- Opening Delimiter -

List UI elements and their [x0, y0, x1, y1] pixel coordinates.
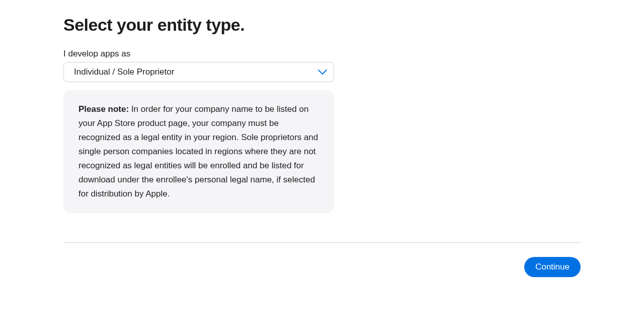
page-title: Select your entity type.	[63, 15, 581, 35]
entity-type-select[interactable]: Individual / Sole Proprietor	[63, 62, 334, 82]
entity-type-selected-value: Individual / Sole Proprietor	[74, 67, 174, 77]
note-card: Please note: In order for your company n…	[63, 90, 334, 213]
footer-actions: Continue	[63, 257, 581, 277]
page-container: Select your entity type. I develop apps …	[0, 0, 644, 277]
note-text: Please note: In order for your company n…	[78, 102, 319, 201]
entity-type-label: I develop apps as	[63, 49, 581, 59]
divider	[63, 242, 581, 243]
continue-button[interactable]: Continue	[524, 257, 581, 277]
note-prefix: Please note:	[78, 104, 129, 114]
entity-type-select-wrapper: Individual / Sole Proprietor	[63, 62, 334, 82]
note-body: In order for your company name to be lis…	[78, 104, 318, 199]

- Closing Delimiter -

Copy out each line of the listing that holds the string "page".

Answer below
page-title: Select your entity type.	[63, 15, 581, 35]
page-container: Select your entity type. I develop apps …	[0, 0, 644, 277]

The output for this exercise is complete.